> _Work item_
Repeat all the records exactly, omitting pictures.

> _Data records_
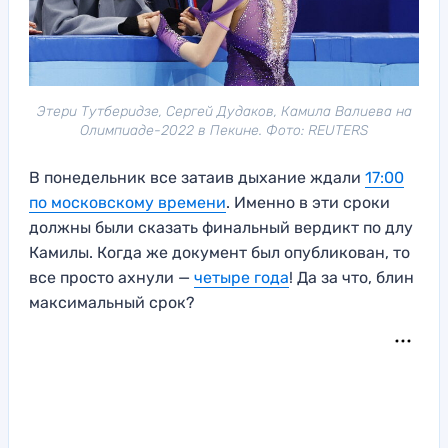
Этери Тутберидзе, Сергей Дудаков, Камила Валиева на
Олимпиаде-2022 в Пекине. Фото: REUTERS
В понедельник все затаив дыхание ждали
17:00
по московскому времени
. Именно в эти сроки
должны были сказать финальный вердикт по длу
Камилы. Когда же документ был опубликован, то
все просто ахнули —
четыре года
! Да за что, блин
максимальный срок?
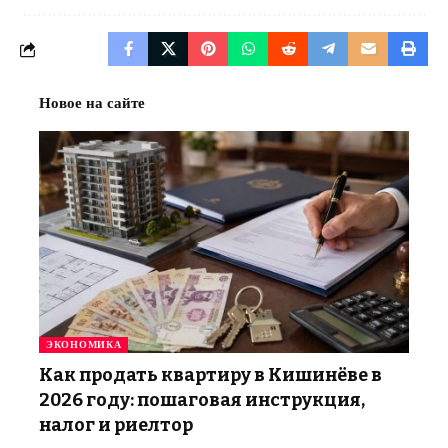
Новое на сайте
ЭКОНОМИКА
Как продать квартиру в Кишинёве в
2026 году: пошаговая инструкция,
налог и риелтор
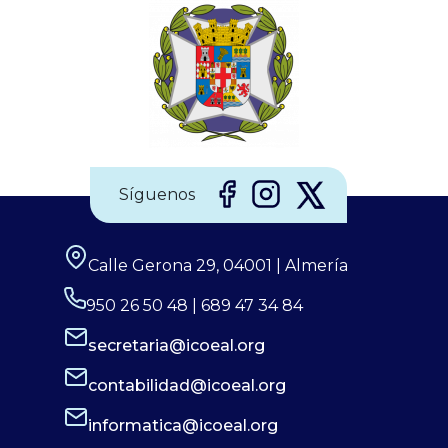
En él, junto con la ayuda…
Síguenos
Calle Gerona 29, 04001 | Almería
950 26 50 48 | 689 47 34 84
secretaria@icoeal.org
contabilidad@icoeal.org
informatica@icoeal.org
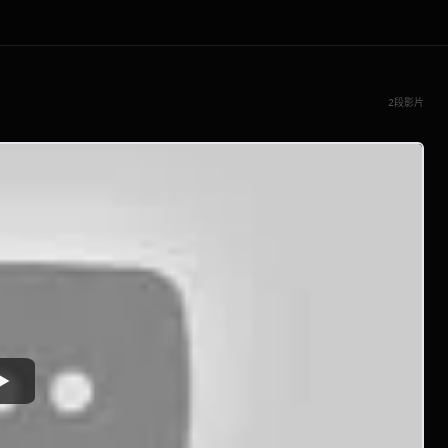
2段影片
Watch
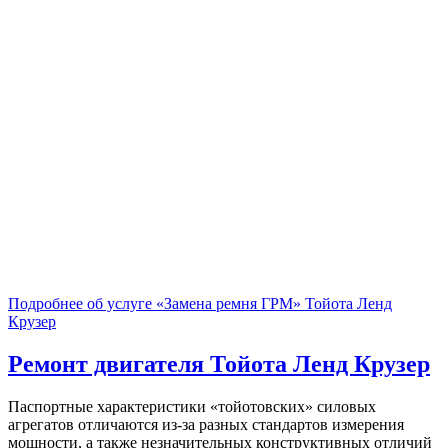
Подробнее об услуге «Замена ремня ГРМ» Тойота Ленд
Крузер
Ремонт двигателя
Тойота Ленд Крузер
Паспортные характеристики «тойотовских» силовых
агрегатов отличаются из-за разных стандартов измерения
мощности, а также незначительных конструктивных отличий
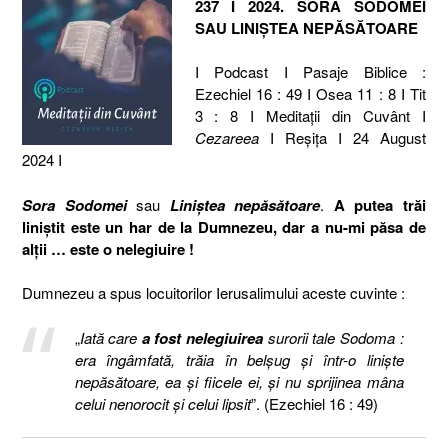
237 I 2024. SORA SODOMEI
SAU LINIȘTEA NEPĂSĂTOARE
I Podcast I Pasaje Biblice :
Ezechiel 16 : 49 I Osea 11 : 8 I Tit
3 : 8 I Meditaţii din Cuvânt I
Cezareea
I Reşiţa I 24 August
2024 I
Sora Sodomei
sau
Liniștea nepăsătoare
.
A putea trăi
liniștit este un har de la Dumnezeu, dar a nu-mi păsa de
alții … este o nelegiuire !
Dumnezeu a spus locuitorilor Ierusalimului aceste cuvinte :
„
Iată care
a fost nelegiuirea
surorii tale Sodoma :
era îngâmfată, trăia în belşug şi într-o linişte
nepăsătoare, ea şi fiicele ei, şi nu sprijinea mâna
celui nenorocit şi celui lipsit
”. (Ezechiel 16 : 49)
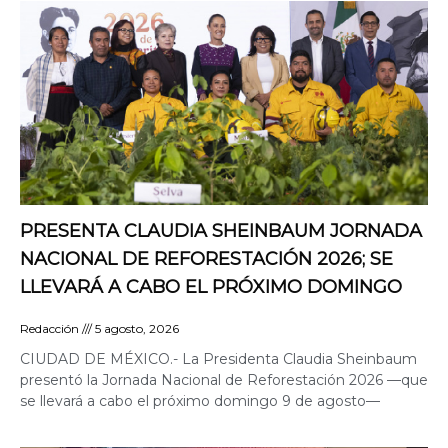
PRESENTA CLAUDIA SHEINBAUM JORNADA
NACIONAL DE REFORESTACIÓN 2026; SE
LLEVARÁ A CABO EL PRÓXIMO DOMINGO
Redacción
5 agosto, 2026
CIUDAD DE MÉXICO.- La Presidenta Claudia Sheinbaum
presentó la Jornada Nacional de Reforestación 2026 —que
se llevará a cabo el próximo domingo 9 de agosto—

> _Task output_
Этери Тутберидзе, Сергей Дудаков, Камила Валиева на
Олимпиаде-2022 в Пекине. Фото: REUTERS
В понедельник все затаив дыхание ждали
17:00
по московскому времени
. Именно в эти сроки
должны были сказать финальный вердикт по длу
Камилы. Когда же документ был опубликован, то
все просто ахнули —
четыре года
! Да за что, блин
максимальный срок?
Новое на сайте
ЭКОНОМИКА
Как продать квартиру в Кишинёве в
2026 году: пошаговая инструкция,
налог и риелтор
En él, junto con la ayuda…
Síguenos
Calle Gerona 29, 04001 | Almería
950 26 50 48 | 689 47 34 84
secretaria@icoeal.org
contabilidad@icoeal.org
informatica@icoeal.org
2段影片
Watch
Подробнее об услуге «Замена ремня ГРМ» Тойота Ленд
Крузер
Ремонт двигателя
Тойота Ленд Крузер
Паспортные характеристики «тойотовских» силовых
агрегатов отличаются из-за разных стандартов измерения
мощности, а также незначительных конструктивных отличий
237 I 2024. SORA SODOMEI
SAU LINIȘTEA NEPĂSĂTOARE
I Podcast I Pasaje Biblice :
Ezechiel 16 : 49 I Osea 11 : 8 I Tit
3 : 8 I Meditaţii din Cuvânt I
Cezareea
I Reşiţa I 24 August
2024 I
Sora Sodomei
sau
Liniștea nepăsătoare
.
A putea trăi
liniștit este un har de la Dumnezeu, dar a nu-mi păsa de
alții … este o nelegiuire !
Dumnezeu a spus locuitorilor Ierusalimului aceste cuvinte :
„
Iată care
a fost nelegiuirea
surorii tale Sodoma :
era îngâmfată, trăia în belşug şi într-o linişte
nepăsătoare, ea şi fiicele ei, şi nu sprijinea mâna
celui nenorocit şi celui lipsit
”. (Ezechiel 16 : 49)
PRESENTA CLAUDIA SHEINBAUM JORNADA
NACIONAL DE REFORESTACIÓN 2026; SE
LLEVARÁ A CABO EL PRÓXIMO DOMINGO
Redacción
5 agosto, 2026
CIUDAD DE MÉXICO.- La Presidenta Claudia Sheinbaum
presentó la Jornada Nacional de Reforestación 2026 —que
se llevará a cabo el próximo domingo 9 de agosto—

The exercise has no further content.